MENOMONIE — For two University of Wisconsin-Stout alumni, the joys of working with community youth at the new Boys & Girls Club in Menomonie far outnumber the challenges.
Ashley DeMuth graduated in 2011 with a B.S. degree in vocational rehabilitation and a concentration in independent living with a focus on social work. She is director of the Club, which opened in October.
Josh Sales, a 2012 graduate of the B.S. human development and family studies program in 2012, serves as the Club’s program coordinator.
DeMuth, of Colfax, wasn’t a stranger to the organization. In 2011 she served as office manager at the Club in Eau Claire and two years later was promoted to the community relations coordinator.
“I knew that I had wanted experience with a nonprofit organization,” she said.
When she learned about the opening of a new club in Menomonie, she jumped on the opportunity.
“Upon receiving the offer as the center director of the Club here in Menomonie, I was extremely excited to put forth my experience and education to serve youth in the Menomonie area,” she said.
Pair sees joys and challenges
Joys and challenges come each day, DeMuth said. One of the challenges is working with families to get their children signed up.
The Club is at River Heights Elementary School, thus promoting it to children is easy. “But ultimately, we have to rely on parents to enroll their child in the Club,” she said.
Another challenge is volunteer recruitment. “We are a small staff, and we rely heavily on the assistance of volunteers and interns,” DeMuth said.

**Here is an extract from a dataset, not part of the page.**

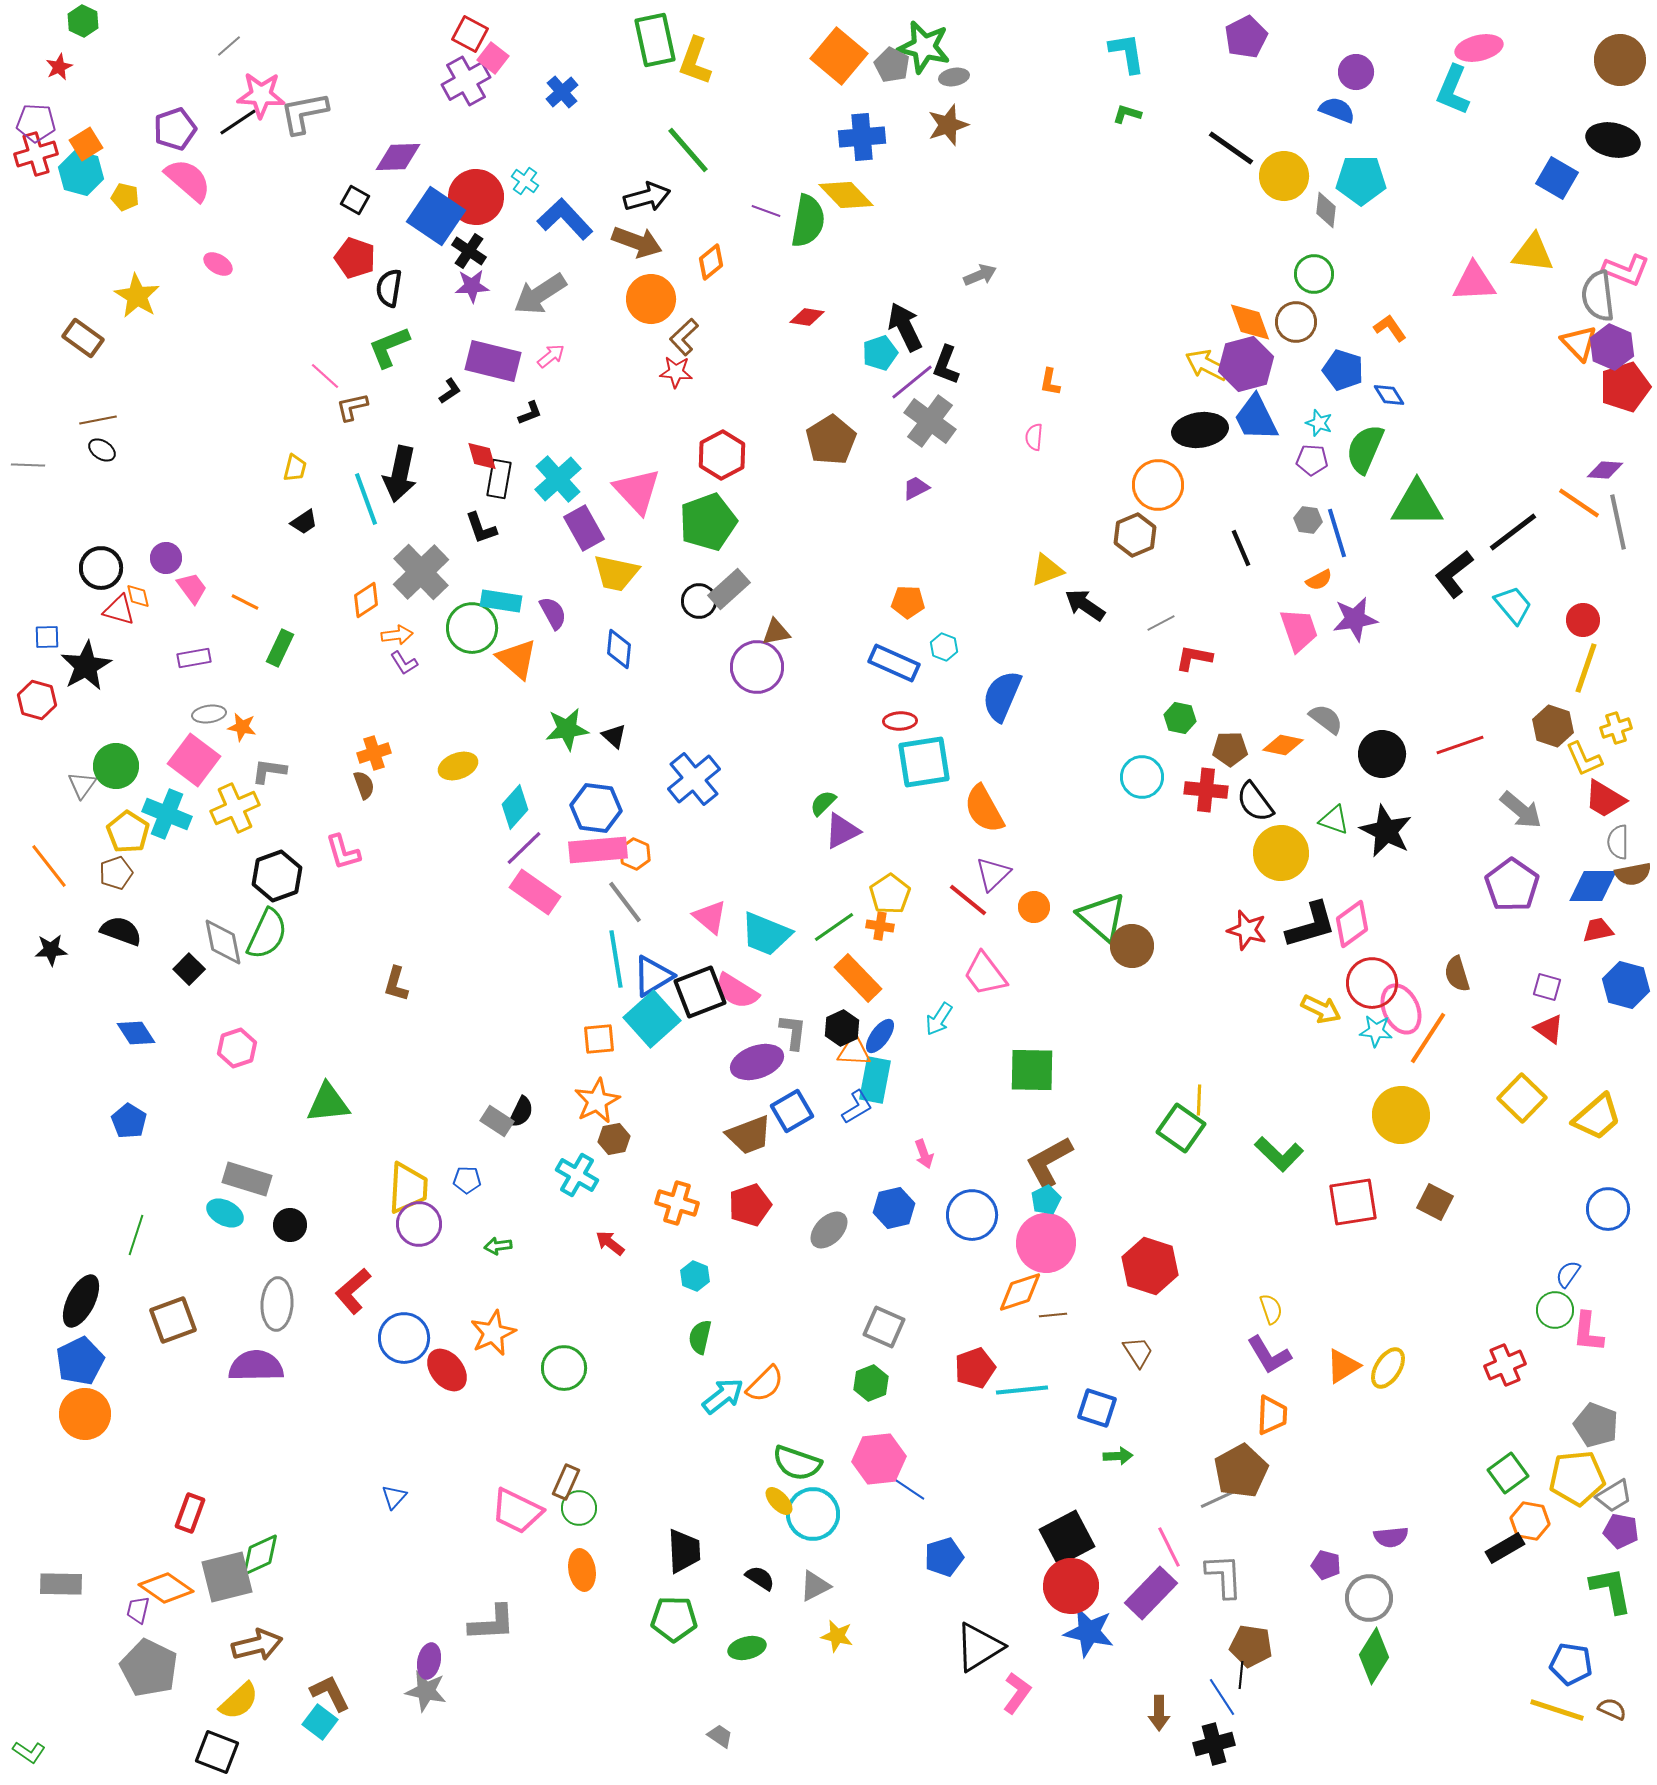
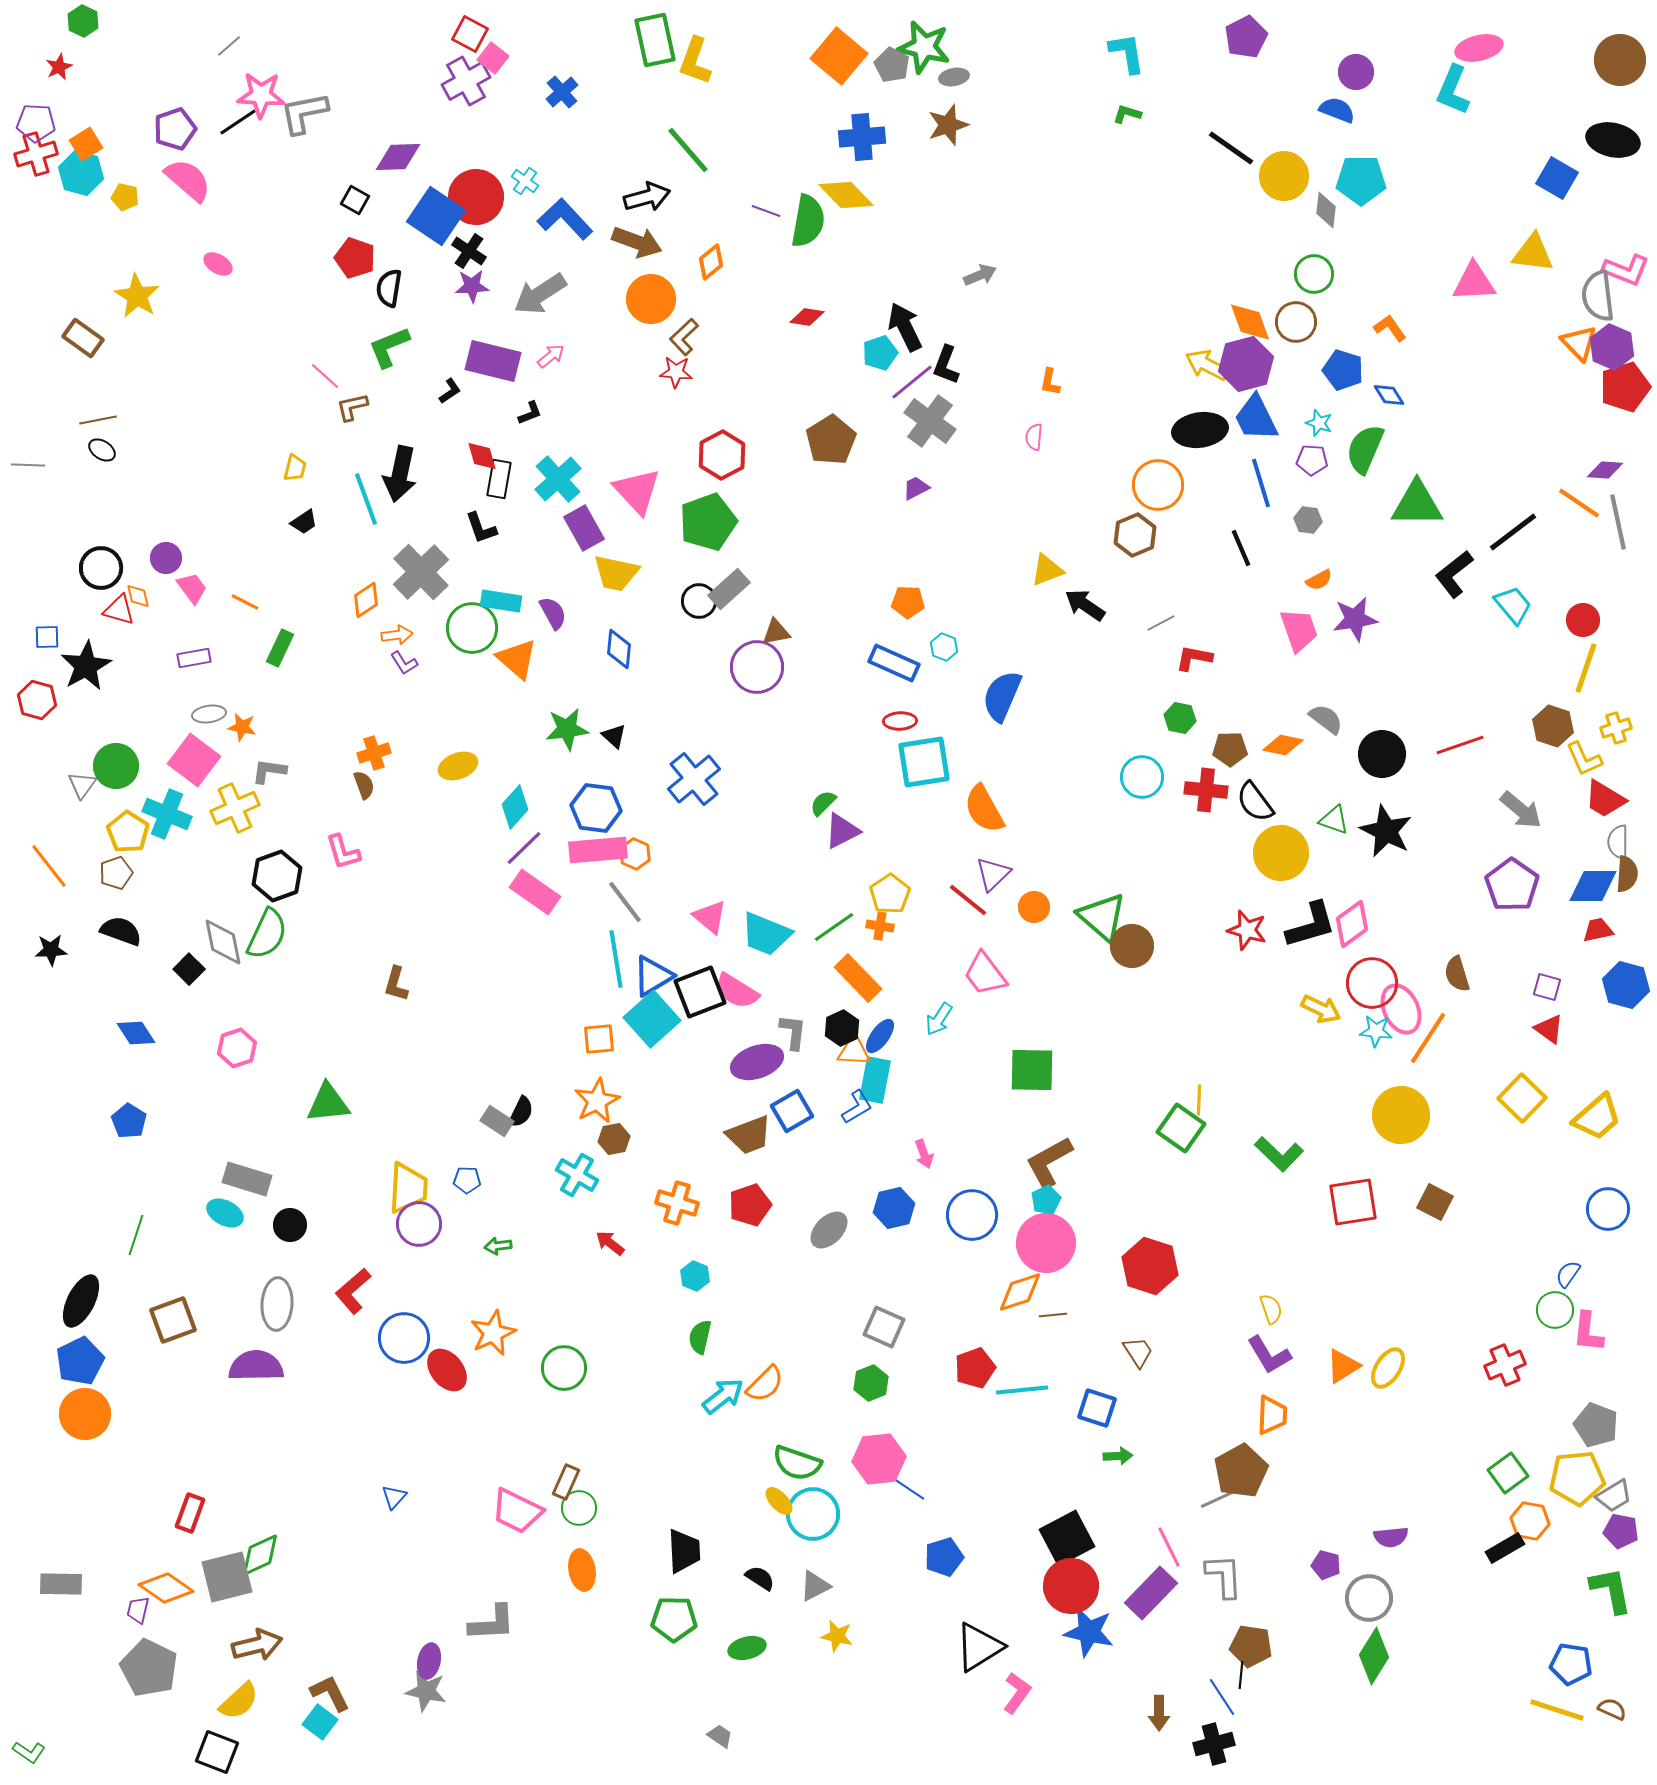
blue line at (1337, 533): moved 76 px left, 50 px up
brown semicircle at (1633, 874): moved 6 px left; rotated 75 degrees counterclockwise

But then there are the joys.
“The main joy of my position is knowing and seeing firsthand the difference we are making in the lives of community youth. Not only are we a safe, positive place for kids to go to after school and during summer break, we are providing mentorship and educational resources to tomorrow’s adults,” she said.
“I absolutely love hearing from members how the Club has shaped their lives and how the Club has provided them opportunities that they might not have had,” DeMuth said.
Sales, of Park Falls, is responsible for behavior management of the children and volunteer recruitment. He also assists with the supervision of staff and volunteers, with donor stewardship and membership recruitment.
He too experiences trials in his position. Working with cognitively challenged kids and learning about the resource development side of a Boys & Girls Club are challenging, but even they have become joys, he said.
“It feels great to be able to overcome the challenges and accept new ones,” he said.
The joys are obvious. “I love the kids we work with. They’re very well-mannered overall; 95 percent of them like working on homework with us, and they each have their own bond with each staff member,” he said.
He also enjoys working with the staff. “We all work very well as a cohesive unit,” Sales said.
Sales started college with an undeclared major until his adviser encouraged him to study human development and family studies.
“It was the best decision of my college career,” he said. “I very much enjoy working with youth of all populations and their families.”
Club programs and hours
Since its debut, the Menomonie center, which is part of the Boys & Girls Clubs of the Greater Chippewa Valley, has averaged 25 to 30 boys and girls a day. It has 51 members with a projection of more than 100 members by May.
The Club offers programs in five core areas: character and leadership; health and life skills; the arts; sports, fitness and recreation; and education and career. “We run over 40 programs, offering youth enrichment programs to set members up for future success and to be kind and caring citizens,” DeMuth said.
The Club is open from 3 to 7 p.m. Monday through Friday, when schools are in session. On early release days, it is open from 12:45 to 7 p.m. Sales and DeMuth are the only full-time paid staff at the Menomonie Boys & Girls Club.
“We like to provide a wide variety of programs and activities to cater to all of our members’ interests and have them try and learn something new,” Sales said.